Acusados de espancar Géssica naquela festa, Allender Dona Paixão e Braz Veloso Pianissoli foram presos preventivamente no dia 17 de outubro do ano passado. No final de outubro, o Ministério Público do Estado (MPES) denunciou os dois por tentativa de homicídio por motivo fútil, emprego de meio cruel e recurso que impossibilitou a defesa da vítima. Porém, em 20 de dezembro de 2017, conseguiram um habeas corpus e foram soltos.

Procurado, o advogado Kayo Alves Ribeiro, que defende os dois, disse que os clientes afirmam que são inocentes. “Eles têm convicção da inocência, não são autores das agressões contra ela. As audiências estão em andamento e confiamos em um resultado positivo”, destacou.

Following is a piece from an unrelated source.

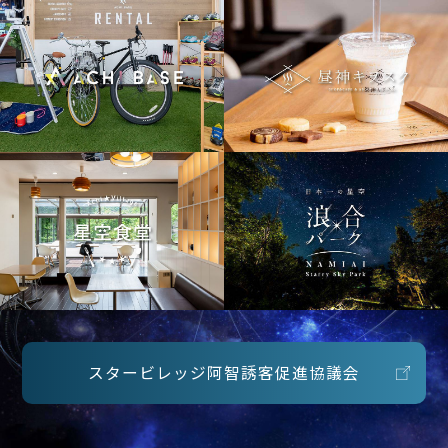
スタービレッジ阿智誘客促進協議会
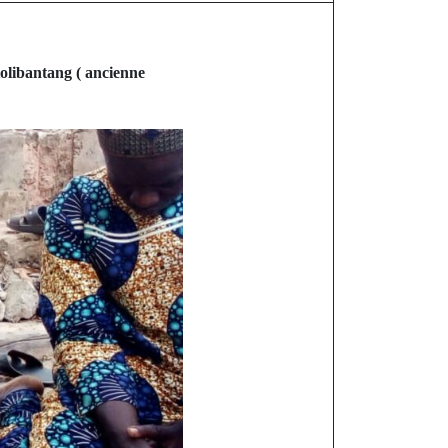
olibantang ( ancienne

Segundo o advogado, Allender e Braz dizem que estavam na festa no dia 14 de outubro do ano passado e houve uma confusão. “Eles contam que uma amiga de Géssica discutiu verbalmente com a esposa do Allender. Géssica tomou as dores da amiga, foi tirar satisfação, jogou um copo de cerveja e sumiu na multidão. Começou uma briga, todo mundo bateu em todo mundo, foi uma aglomeração grande. Mas eles garantem que não participaram da agressão e não viram mais a Géssica. Foi uma briga generalizada. Eles foram embora e souberam depois que ela foi agredida e que os dois eram acusados”, defendeu.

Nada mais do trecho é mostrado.